Subscription VOD penetration of U.S. households hit new highs in Q1 at around 75%, but the penetration rate has seemingly flattened out, MoffettNathanson's Michael Nathanson wrote investors Wednesday. He said price continues to be a key reason viewers substitute subscription VOD for pay-TV subscriptions, and that trend should continue during the difficult economy.
Comcast's Xfinity Mobile wireless service is offering nationwide 5G coverage, it said Tuesday.
Comments are due Oct. 21, replies Oct. 28, on requested transfer of control of licenses for Blue Rooster Telecom, Digital West Networks and Norcast Communications from Digital West to TPG Global's Radiate, per an FCC public notice in Thursday's Daily Digest. The deal would create the No. 6 U.S. cable company (see 2010060001).

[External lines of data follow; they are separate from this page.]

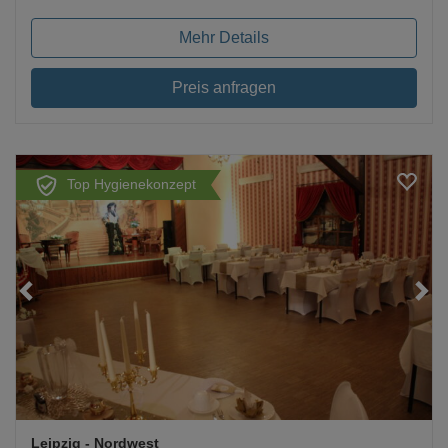
Mehr Details
Preis anfragen
Top Hygienekonzept
Loading...
Leipzig
- Nordwest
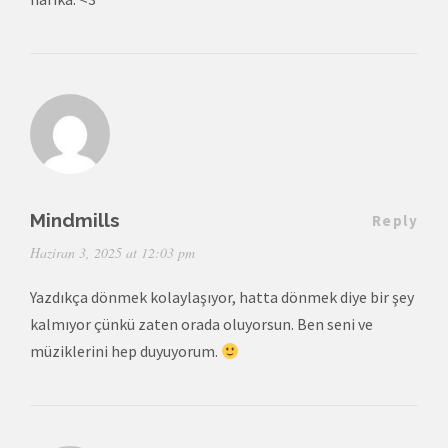
Mindmills
Reply
Haziran 3, 2025 at 12:03 pm
Yazdıkça dönmek kolaylaşıyor, hatta dönmek diye bir şey
kalmıyor çünkü zaten orada oluyorsun. Ben seni ve
müziklerini hep duyuyorum.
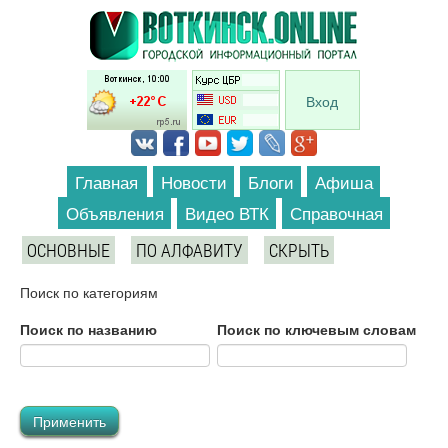
Перейти к основному содержанию
Вход
Главная
Новости
Блоги
Афиша
Объявления
Видео ВТК
Справочная
ОСНОВНЫЕ
ПО АЛФАВИТУ
СКРЫТЬ
Поиск по категориям
Поиск по названию
Поиск по ключевым словам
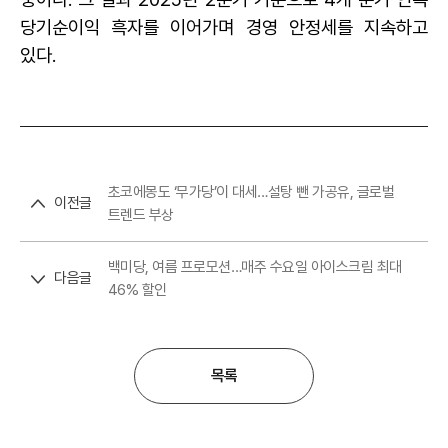
당기순이익 흑자를 이어가며 경영 안정세를 지속하고
있다.
초코에몽도 ‘무가당’이 대세…설탕 뺀 가공유, 글로벌
이전글
트렌드 부상
백미당, 여름 프로모션…매주 수요일 아이스크림 최대
다음글
46% 할인
목록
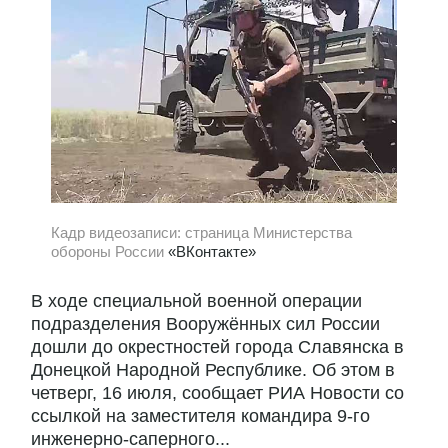
Кадр видеозаписи: страница Министерства
обороны России
«ВКонтакте»
В ходе специальной военной операции
подразделения Вооружённых сил России
дошли до окрестностей города Славянска в
Донецкой Народной Республике. Об этом в
четверг, 16 июля, сообщает РИА Новости со
ссылкой на заместителя командира 9-го
инженерно-саперного...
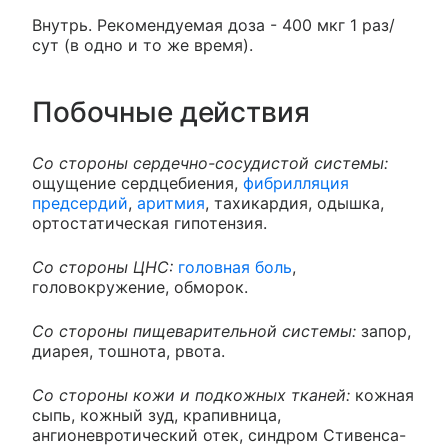
Внутрь. Рекомендуемая доза - 400 мкг 1 раз/
сут (в одно и то же время).
Побочные действия
Со стороны сердечно-сосудистой системы:
ощущение сердцебиения,
фибрилляция
предсердий
,
аритмия
, тахикардия, одышка,
ортостатическая гипотензия.
Со стороны ЦНС:
головная боль
,
головокружение, обморок.
Со стороны пищеварительной системы:
запор,
диарея, тошнота, рвота.
Со стороны кожи и подкожных тканей:
кожная
сыпь, кожный зуд, крапивница,
ангионевротический отек, синдром Стивенса-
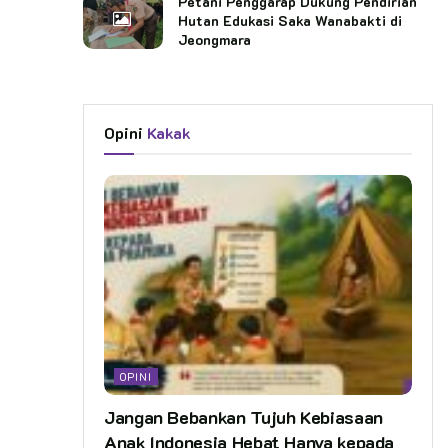
Petani Penggarap Dukung Pendirian
Hutan Edukasi Saka Wanabakti di
Jeongmara
Opini
Kakak
OPINI
Jangan Bebankan Tujuh Kebiasaan
Anak Indonesia Hebat Hanya kepada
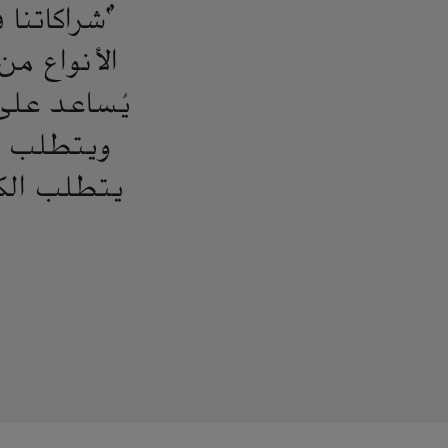
"شراكاتنا 
الأنواع م
يُساعد على 
ويتطلب تخ
يتطلب الكث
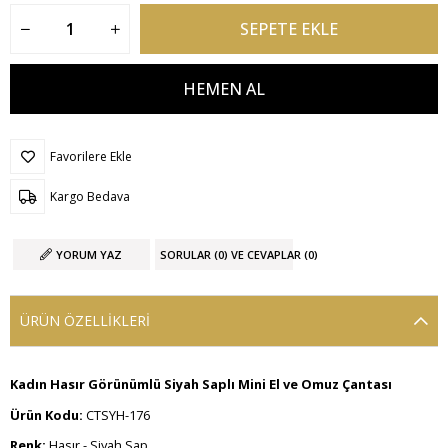
Favorilere Ekle
Kargo Bedava
YORUM YAZ
SORULAR (0) VE CEVAPLAR (0)
ÜRÜN ÖZELLIKLERI
Kadın Hasır Görünümlü Siyah Saplı Mini El ve Omuz Çantası
Ürün Kodu:
CTSYH-176
Renk:
Hasır - Siyah Sap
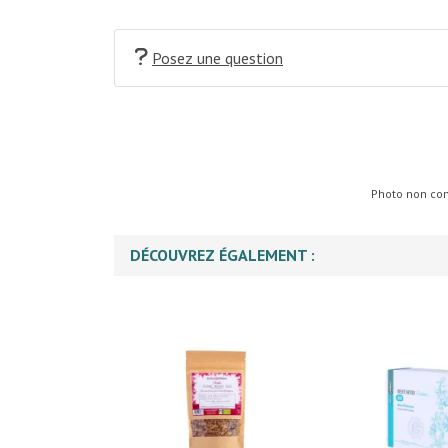
Posez une question
Photo non cont
DÉCOUVREZ ÉGALEMENT :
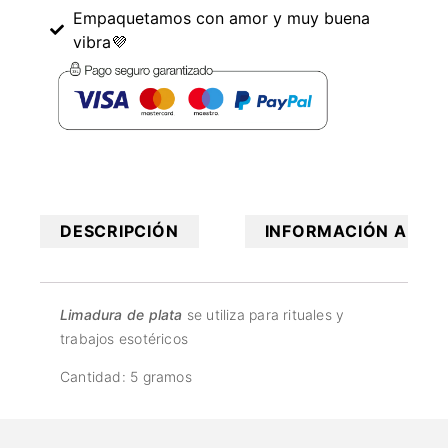
Empaquetamos con amor y muy buena
vibra💜
DESCRIPCIÓN
INFORMACIÓN ADICI
Limadura de plata
se utiliza para rituales y
trabajos esotéricos
Cantidad: 5 gramos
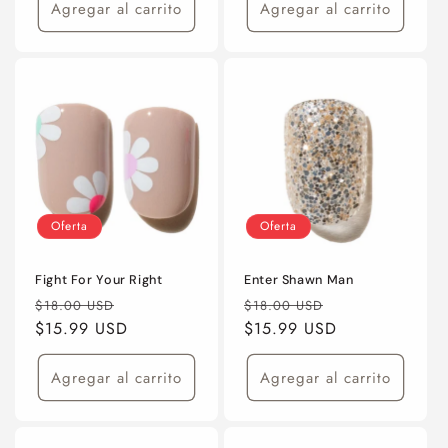
Agregar al carrito
Agregar al carrito
Oferta
Oferta
Fight For Your Right
Enter Shawn Man
Precio
Precio
Precio
Precio
$18.00 USD
$18.00 USD
habitual
$15.99 USD
de
habitual
$15.99 USD
de
oferta
oferta
Agregar al carrito
Agregar al carrito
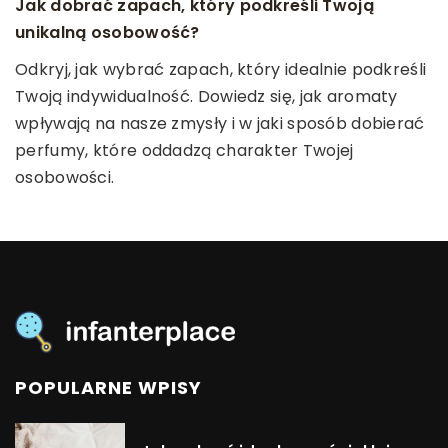
Twórcze wykorzystanie lalki w domowej edukacji
Jak zdrowe przekąski mogą wspierać rozwój
Jak dobrać zapach, który podkreśli Twoją
przedszkolaka
dziecka?
unikalną osobowość?
Zobacz, jak lalka może stać się kluczowym
Odkryj, jakie zdrowe przekąski mogą przyczynić się
Odkryj, jak wybrać zapach, który idealnie podkreśli
narzędziem w edukacji Twojego przedszkolaka.
do prawidłowego rozwoju Twojego dziecka,
Twoją indywidualność. Dowiedz się, jak aromaty
Świetne pomysły na wykorzystanie zabawek do
wspierając jego zdrowie fizyczne i umysłowe w
wpływają na nasze zmysły i w jaki sposób dobierać
nauki i rozwijania umiejętności.
codziennym życiu.
perfumy, które oddadzą charakter Twojej
osobowości.
POPULARNE WPISY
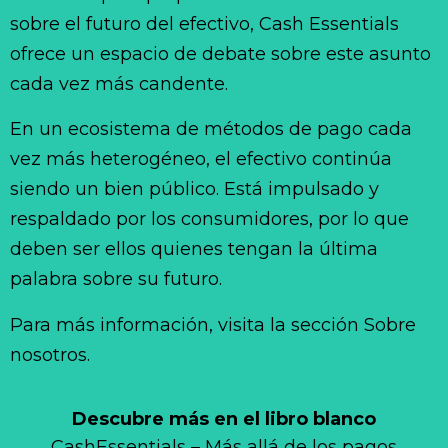
sobre el futuro del efectivo, Cash Essentials
ofrece un espacio de debate sobre este asunto
cada vez más candente.
En un ecosistema de métodos de pago cada
vez más heterogéneo, el efectivo continúa
siendo un bien público. Está impulsado y
respaldado por los consumidores, por lo que
deben ser ellos quienes tengan la última
palabra sobre su futuro.
Para más información, visita la sección Sobre
nosotros.
Descubre más en el libro blanco
CashEssentials – Más allá de los pagos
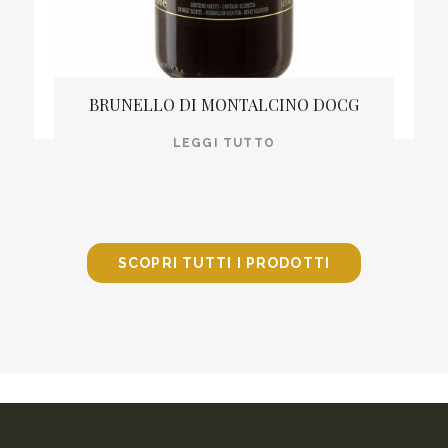
BRUNELLO DI MONTALCINO DOCG
LEGGI TUTTO
SCOPRI TUTTI I PRODOTTI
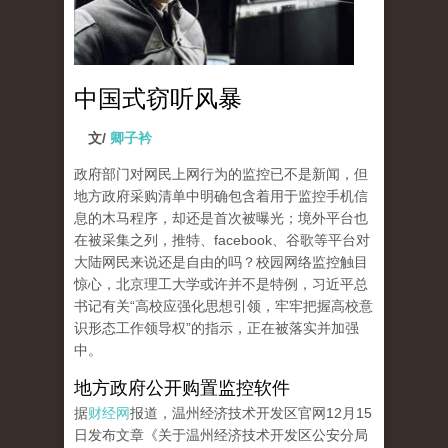
中国式窃听风暴
文/
卿子衿
政府部门对网民上网行为的监控已不是新闻，但
地方政府采购清单中明确包含着用于监控手机信
息的木马程序，却还是首次被曝光；境外平台也
在被采集之列，推特、facebook、谷歌等平台对
大陆网民来说还是自由的吗？校园网络监控触目
惊心，北京理工大学或许并不是特例，习近平总
书记有关“高校应强化思想引领，牢牢把握高校意
识形态工作领导权”的指示，正在被落实并加强
中。
地方政府公开购置监控软件
据
财经网
报道，温州经济技术开发区官网12月15
日发布文章《关于温州经济技术开发区公安分局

Disney should reject the suggestions of “activist investor” Dan Loeb with Third Point Management to redirect the company's $3 billion dividend toward over-the-top content production, Cowen wrote investors Thursday. “While we do expect Disney to announce increased investment in OTT products at its next investor day, we caution that drastically scaling content spend effectively would likely be difficult.” The analyst firm has been “bullish” on Disney+ because it thinks the service can reach “significant scale without overwhelmingly high content spend, due to the quality of Disney's evergreen library.” This "suggests the service could operate at significantly higher margins than competing services that rely on heavy ongoing investment in average quality content to combat churn.” Loeb appears to be under the “implicit assumption” OTT streaming will “devolve” to the model in which one or two dominant players “squeeze out everybody else,” said Cowen. “The history of content doesn't suggest that is likely, because it is far more difficult to monopolize content creativity than technological standards.” A Third Point spokesperson declined comment. Disney didn’t respond to questions. It hasn't announced a date for the next investor day.
Universal Electronics (UEI) will supply a voice-enabled remote control for Liberty Global’s 4K Mini TV set-top box, said the control company Wednesday. The Bluetooth Low Energy remote has automated setup and control through UEI’s cloud-based QuickSet platform. Customers can search by voice for content on Liberty’s Reference Design Kit-based Horizon 4 platform. The box is made from 35% recycled material and said to cut energy consumption by 77% versus previous set-tops.
Rolling out the 10G broadband platform will cost U.S. cable operators $81.4 billion, but it should have an economic impact of $330 billion and create more than 676,000 jobs over seven years, said a Telecom Advisory Services report Wednesday. The NCTA-funded report said cable industry investment could be incentivized by policy steps such as a sales tax cut on broadband equipment or a reduction in in-kind demands on cable operators.
Radiate plans to buy California voice and data services companies Digital West Networks, Norcast Communications and Blue Rooster Telecom, it said in FCC International Bureau applications posted Tuesday asking approval for transfer of those Digital West licensees to Radiate, which is owned by private investment firm TPG Global. It said the deal, adding those companies to Radiate's RCN Telecom, Grande Communications Networks, WaveDivision and En-Touch Systems, will create the No. 6 U.S. cable operator.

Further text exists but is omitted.